This repository contains a simple script for generating gene/PTU mappings for trypanosomatid genomes, using annotations available for TriTrypDB, along with pre-constructed mappings for a couple genomes frequently analyzed in our lab.
This is currently unpublished, and intended primarily for use as a quick heuristic for comparing broad trends across PTUs in a genome. The mappings generated for by this script should be able to detect the major PTU divisions, but will likely fail for outlier cases such as very small PTUs located next to each a larger PTU.
The main assumption underlying this script is that PTUs generally tend to contain strings of adjacent genes on the same strand, without any "major" gaps.

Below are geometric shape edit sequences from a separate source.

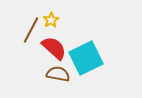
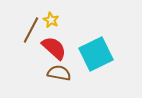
yellow star: rotated 14 degrees counterclockwise
cyan square: moved 10 px right, 4 px up
brown semicircle: moved 1 px right, 1 px up
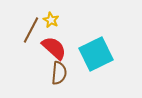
brown semicircle: rotated 85 degrees clockwise
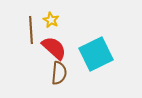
brown line: rotated 32 degrees counterclockwise
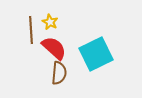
yellow star: moved 1 px left, 2 px down
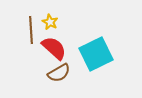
brown semicircle: rotated 55 degrees clockwise
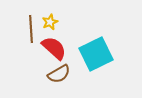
yellow star: rotated 21 degrees clockwise
brown line: moved 1 px up
brown semicircle: moved 1 px down
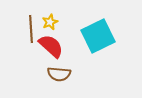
red semicircle: moved 3 px left, 2 px up
cyan square: moved 2 px right, 18 px up
brown semicircle: rotated 35 degrees clockwise
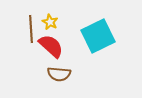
yellow star: rotated 21 degrees counterclockwise
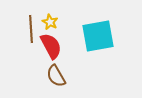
cyan square: rotated 16 degrees clockwise
red semicircle: rotated 20 degrees clockwise
brown semicircle: moved 3 px left, 2 px down; rotated 55 degrees clockwise
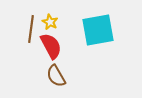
brown line: rotated 12 degrees clockwise
cyan square: moved 6 px up
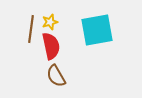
yellow star: rotated 28 degrees clockwise
cyan square: moved 1 px left
red semicircle: rotated 16 degrees clockwise
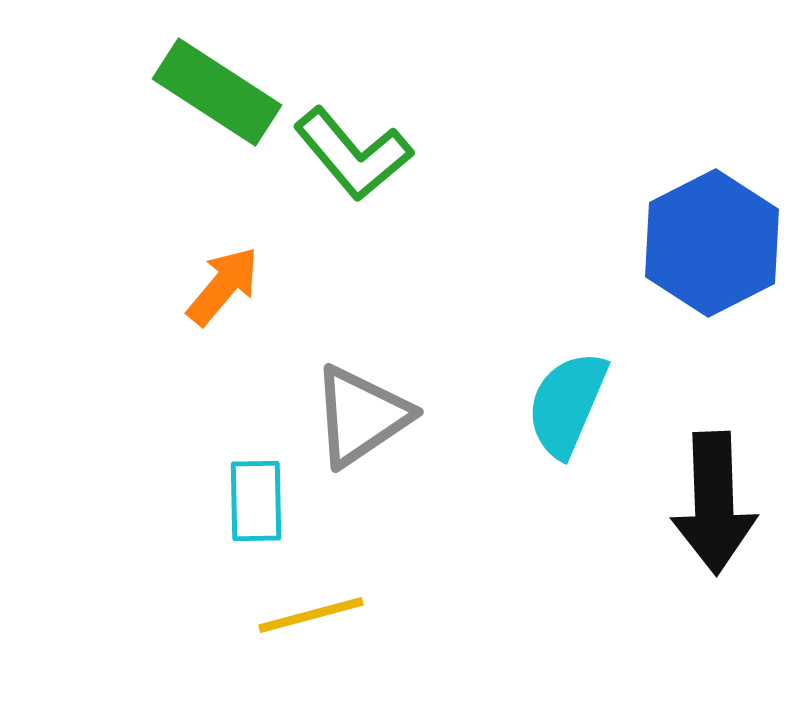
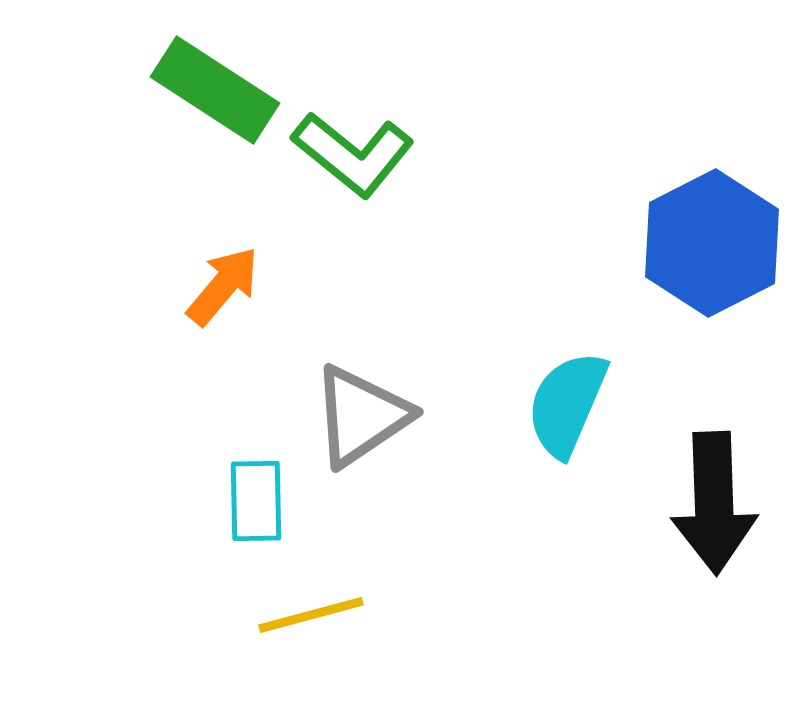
green rectangle: moved 2 px left, 2 px up
green L-shape: rotated 11 degrees counterclockwise
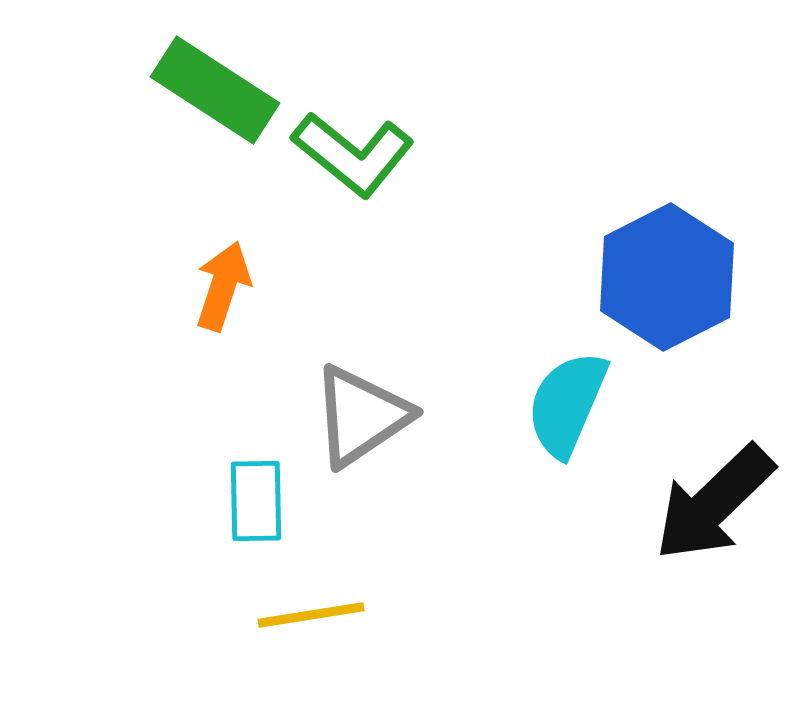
blue hexagon: moved 45 px left, 34 px down
orange arrow: rotated 22 degrees counterclockwise
black arrow: rotated 48 degrees clockwise
yellow line: rotated 6 degrees clockwise
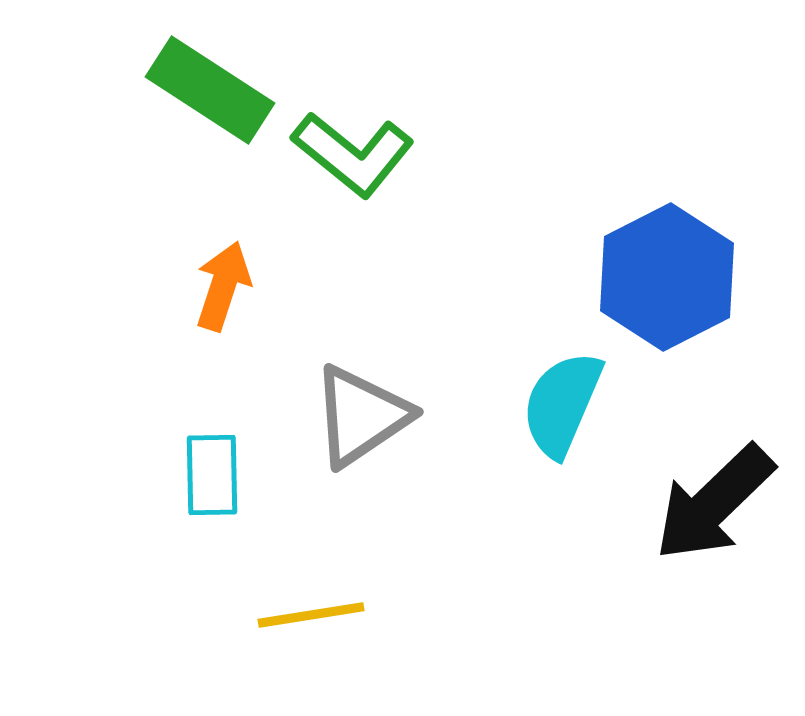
green rectangle: moved 5 px left
cyan semicircle: moved 5 px left
cyan rectangle: moved 44 px left, 26 px up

For each chromosome, a 1-dimensional vector is generated containing the strand of each gene, in order of their location on the chromosome, for example:
0000000111111111110000000000000001111110000000000
Here a "0" indicates a gene on the negative strand, while a "1" indicates a gene on the positive strand.
In this case, the script would most likely detect five PTUs - one for each block on genes on the same strand.
However, this is something of an idealized scenario. A more realistic example might look like this:
0000000000000000000000000000000000000000000000000000000000000000000000000000111111111111111111111111111111111110000000000000000000000000111111000001111111111000001110000011111111110000001111111100000000000000000011110000011111111111111111100000110000
This is the strand vector for T. cruzi CL Brener Esmeraldo-like ch. 18.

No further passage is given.